Gazette opinion: Billings’ rising home values reflect healthy economy

2014-06-20T00:00:00Z Gazette opinion: Billings’ rising home values reflect healthy economy The Billings Gazette
June 20, 2014 12:00 am

Nobody wants taxes to go up, but homeowners are happy to know their investment increased in value. It’s possible that most Montana homeowners will be satisfied on both counts when statewide reappraisal notices are mailed out next summer.
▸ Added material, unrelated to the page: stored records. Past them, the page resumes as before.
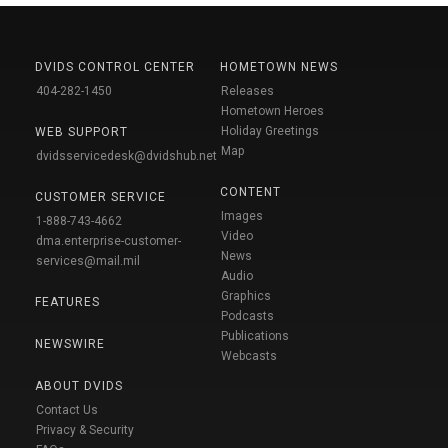
DVIDS CONTROL CENTER
HOMETOWN NEWS
404-282-1450
Releases
Hometown Heroes
Holiday Greetings
WEB SUPPORT
Map
dvidsservicedesk@dvidshub.net
CONTENT
CUSTOMER SERVICE
Images
1-888-743-4662
Video
dma.enterprise-customer-
News
services@mail.mil
Audio
Graphics
FEATURES
Podcasts
Publications
NEWSWIRE
Webcasts
ABOUT DVIDS
Contact Us
Privacy & Security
Every six years the Montana Department of Revenue is required by law to reappraise the value of all property in the state. One step in that massive reappraisal process is to look at what homes have sold for over the past six years. The department’s research shows little change on average statewide, but a positive trend for the Billings region.

Sale prices rising

In Yellowstone County, the median price of a home that sold in 2013 was 19.97 percent higher than in 2008. Back then the median was $182,550. In 2013, the median was $219,000, which means that half the homes sold that year for more than $219,000 and half sold for less.

Statewide, the DOR’s preliminary numbers show a change of plus or minus 5 percent to 10 percent, as previously reported by The Gazette State Bureau. In the previous reappraisal cycle, the statewide change was an increase in sales prices of 55 percent.

These numbers point to something even more important: Billings' economy has recovered and is thriving. Better home sales suggest the economy is growing, good jobs are coming to the area and Yellowstone county continues to be a place where businesses want to do more business. Along with jobs and homes will certainly come more retail, more recreational and more cultural diversity, which are by-products of a healthy, thriving, robust community.

The current DOR estimate takes into account drops and gains. For example, the median sale price dropped by 15.56 percent in Ravalli County and dropped 3.32 percent in Flathead County. Meanwhile, median sale price increased 7.53 percent in Gallatin County, 5.6 percent in Missoula County, 11.6 percent in Cascade County and 13.56 percent in Lewis and Clark County.

In Richland County, on the western edge of the Bakken boom, the median home sale price last year was $250,000 – 212 percent more than it was in 2008. Over the past six years Richland County’ median home sale priced fluctuated from $80,000 to $130,000, then $67,500, then $180,000, then $222,500 and finally to $250,000 in 2013.

County variations

Generally, Eastern Montana counties posted increases in home values over the past six years, according to DOR data. However, the median sale price dropped about 14 percent in Carbon County where the median last year was $200,000. In neighboring Stillwater County, the median increased nearly 19 percent over the past six years to $195,000 in 2013.

In small population counties where only one or two homes sold, the median sale price can vary wildly from year to year. Thus, the figure for one year doesn’t provide much information on trends, according to Montana Department of Revenue Director Mike Kadas.

Kadas said the department will provide the 2015 Legislature with “a very good estimate of what the change will be on a county level.” The Legislature usually tinkers with the property tax formula to prevent large overall increases in taxes.

Most local government spending does not increase with increases in taxable value anyway. State law limits the amount public schools can spend. Levies to pay off such things as bonds for construction of Billings schools, the public library and ballpark don’t increase with taxable value.

The Billings market missed out on the housing bubble. When the bubble burst in 2008, our market didn’t crash, it slowed down. Now it’s speeding up, giving residents a healthy sign that our city has overcome the effects of the Great Recession and is moving forward at a pace that most other cities of 100,000 can only envy.